## DIRECTIONS
An exact transcription of each entry below is required, without any pictures.

*** DATA FOR THIS TASK Section Begins ***

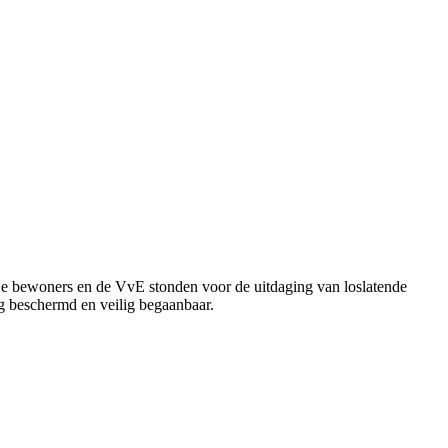
e bewoners en de VvE stonden voor de uitdaging van loslatende
ng beschermd en veilig begaanbaar
.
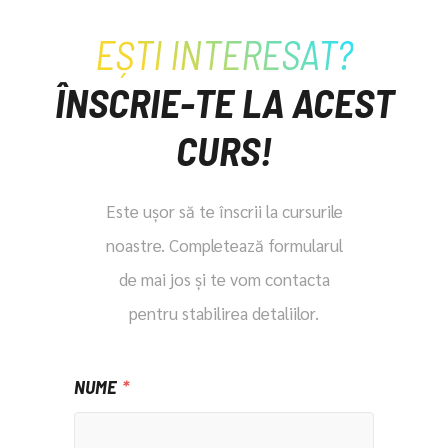
EȘTI INTERESAT?
ÎNSCRIE-TE LA ACEST
CURS!
Este ușor să te înscrii la cursurile
noastre. Completează formularul
de mai jos și te vom contacta
pentru stabilirea detaliilor.
NUME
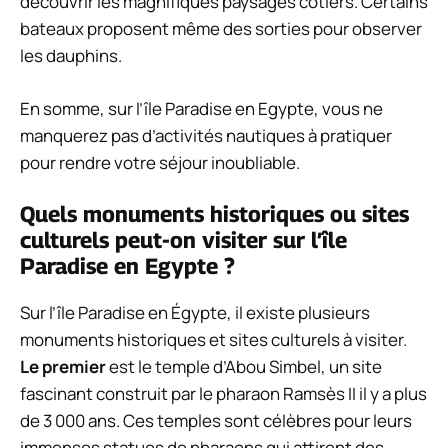
découvrir les magnifiques paysages côtiers. Certains
bateaux proposent même des sorties pour observer
les dauphins.
En somme, sur l’île Paradise en Egypte, vous ne
manquerez pas d’activités nautiques à pratiquer
pour rendre votre séjour inoubliable.
Quels monuments historiques ou sites
culturels peut-on visiter sur l’île
Paradise en Egypte ?
Sur l’île Paradise en Égypte, il existe plusieurs
monuments historiques et sites culturels à visiter.
Le premier
est le temple d’Abou Simbel, un site
fascinant construit par le pharaon Ramsès II il y a plus
de 3 000 ans. Ces temples sont célèbres pour leurs
immenses statues de pharaons qui attirent des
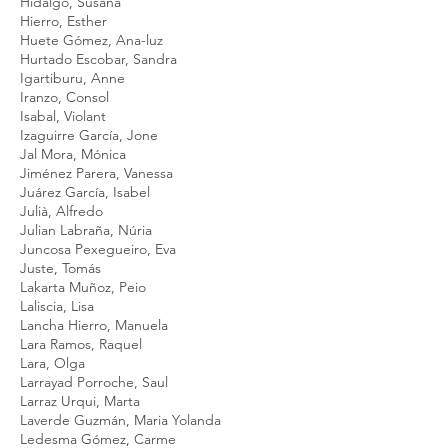
Hidalgo, Susana
Hierro, Esther
Huete Gómez, Ana-luz
Hurtado Escobar, Sandra
Igartiburu, Anne
Iranzo, Consol
Isabal, Violant
Izaguirre García, Jone
Jal Mora, Mónica
Jiménez Parera, Vanessa
Juárez García, Isabel
Julià, Alfredo
Julian Labraña, Núria
Juncosa Pexegueiro, Eva
Juste, Tomás
Lakarta Muñoz, Peio
Laliscia, Lisa
Lancha Hierro, Manuela
Lara Ramos, Raquel
Lara, Olga
Larrayad Porroche, Saul
Larraz Urqui, Marta
Laverde Guzmán, Maria Yolanda
Ledesma Gómez, Carme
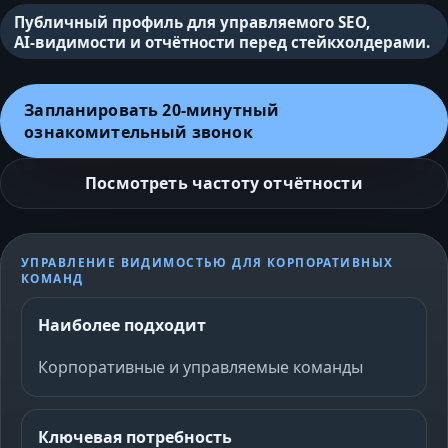
Публичный профиль для управляемого SEO,
AI‑видимости и отчётности перед стейкхолдерами.
Запланировать 20‑минутный
ознакомительный звонок
Посмотреть частоту отчётности
УПРАВЛЕНИЕ ВИДИМОСТЬЮ ДЛЯ КОРПОРАТИВНЫХ
КОМАНД
Наиболее подходит
Корпоративные и управляемые команды
Ключевая потребность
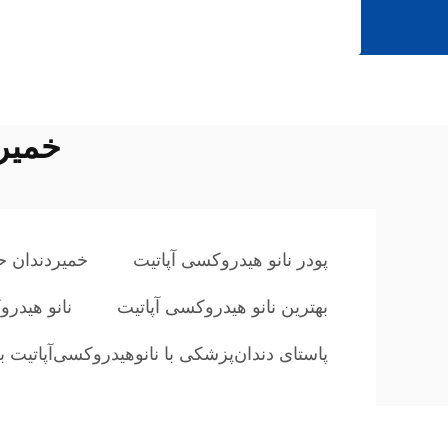
خمیرد
پودر نانو هیدروکسی آپاتیت
خمیردندان حا
بهترین نانو هیدروکسی آپاتیت
نانو هیدرو
پاستا‌ی دندان‌پزشکی با نانوهیدروکسی‌آپاتیت 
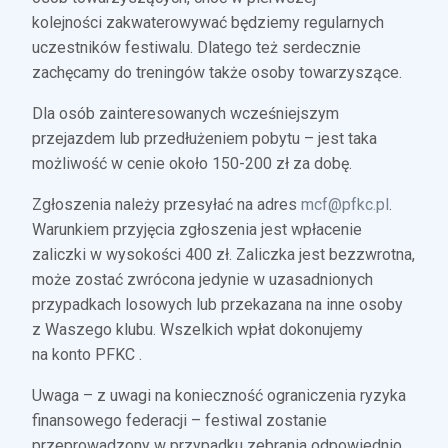
kolejności zakwaterowywać będziemy regularnych
uczestników festiwalu. Dlatego też serdecznie
zachęcamy do treningów także osoby towarzyszące.
Dla osób zainteresowanych wcześniejszym
przejazdem lub przedłużeniem pobytu – jest taka
możliwość w cenie około 150-200 zł za dobę.
Zgłoszenia należy przesyłać na adres
mcf@pfkc.pl
.
Warunkiem przyjęcia zgłoszenia jest wpłacenie
zaliczki w wysokości 400 zł. Zaliczka jest bezzwrotna,
może zostać zwrócona jedynie w uzasadnionych
przypadkach losowych lub przekazana na inne osoby
z Waszego klubu. Wszelkich wpłat dokonujemy
na konto PFKC .
Uwaga – z uwagi na konieczność ograniczenia ryzyka
finansowego federacji – festiwal zostanie
przeprowadzony w przypadku zebrania odpowiednio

*** DATA FOR THIS TASK Section Ends ***

## ANSWER BOX
e bewoners en de VvE stonden voor de uitdaging van loslatende
ng beschermd en veilig begaanbaar
.
EȘTI INTERESAT?
ÎNSCRIE-TE LA ACEST
CURS!
Este ușor să te înscrii la cursurile
noastre. Completează formularul
de mai jos și te vom contacta
pentru stabilirea detaliilor.
NUME
découvrir les magnifiques paysages côtiers. Certains
bateaux proposent même des sorties pour observer
les dauphins.
En somme, sur l’île Paradise en Egypte, vous ne
manquerez pas d’activités nautiques à pratiquer
pour rendre votre séjour inoubliable.
Quels monuments historiques ou sites
culturels peut-on visiter sur l’île
Paradise en Egypte ?
Sur l’île Paradise en Égypte, il existe plusieurs
monuments historiques et sites culturels à visiter.
Le premier
est le temple d’Abou Simbel, un site
fascinant construit par le pharaon Ramsès II il y a plus
de 3 000 ans. Ces temples sont célèbres pour leurs
immenses statues de pharaons qui attirent des
Hidalgo, Susana
Hierro, Esther
Huete Gómez, Ana-luz
Hurtado Escobar, Sandra
Igartiburu, Anne
Iranzo, Consol
Isabal, Violant
Izaguirre García, Jone
Jal Mora, Mónica
Jiménez Parera, Vanessa
Juárez García, Isabel
Julià, Alfredo
Julian Labraña, Núria
Juncosa Pexegueiro, Eva
Juste, Tomás
Lakarta Muñoz, Peio
Laliscia, Lisa
Lancha Hierro, Manuela
Lara Ramos, Raquel
Lara, Olga
Larrayad Porroche, Saul
Larraz Urqui, Marta
Laverde Guzmán, Maria Yolanda
Ledesma Gómez, Carme
Публичный профиль для управляемого SEO,
AI‑видимости и отчётности перед стейкхолдерами.
Запланировать 20‑минутный
ознакомительный звонок
Посмотреть частоту отчётности
УПРАВЛЕНИЕ ВИДИМОСТЬЮ ДЛЯ КОРПОРАТИВНЫХ
КОМАНД
Наиболее подходит
Корпоративные и управляемые команды
Ключевая потребность
خمیرد
پودر نانو هیدروکسی آپاتیت
خمیردندان حا
بهترین نانو هیدروکسی آپاتیت
نانو هیدرو
پاستا‌ی دندان‌پزشکی با نانوهیدروکسی‌آپاتیت 
kolejności zakwaterowywać będziemy regularnych
uczestników festiwalu. Dlatego też serdecznie
zachęcamy do treningów także osoby towarzyszące.
Dla osób zainteresowanych wcześniejszym
przejazdem lub przedłużeniem pobytu – jest taka
możliwość w cenie około 150-200 zł za dobę.
Zgłoszenia należy przesyłać na adres
mcf@pfkc.pl
.
Warunkiem przyjęcia zgłoszenia jest wpłacenie
zaliczki w wysokości 400 zł. Zaliczka jest bezzwrotna,
może zostać zwrócona jedynie w uzasadnionych
przypadkach losowych lub przekazana na inne osoby
z Waszego klubu. Wszelkich wpłat dokonujemy
na konto PFKC .
Uwaga – z uwagi na konieczność ograniczenia ryzyka
finansowego federacji – festiwal zostanie
przeprowadzony w przypadku zebrania odpowiednio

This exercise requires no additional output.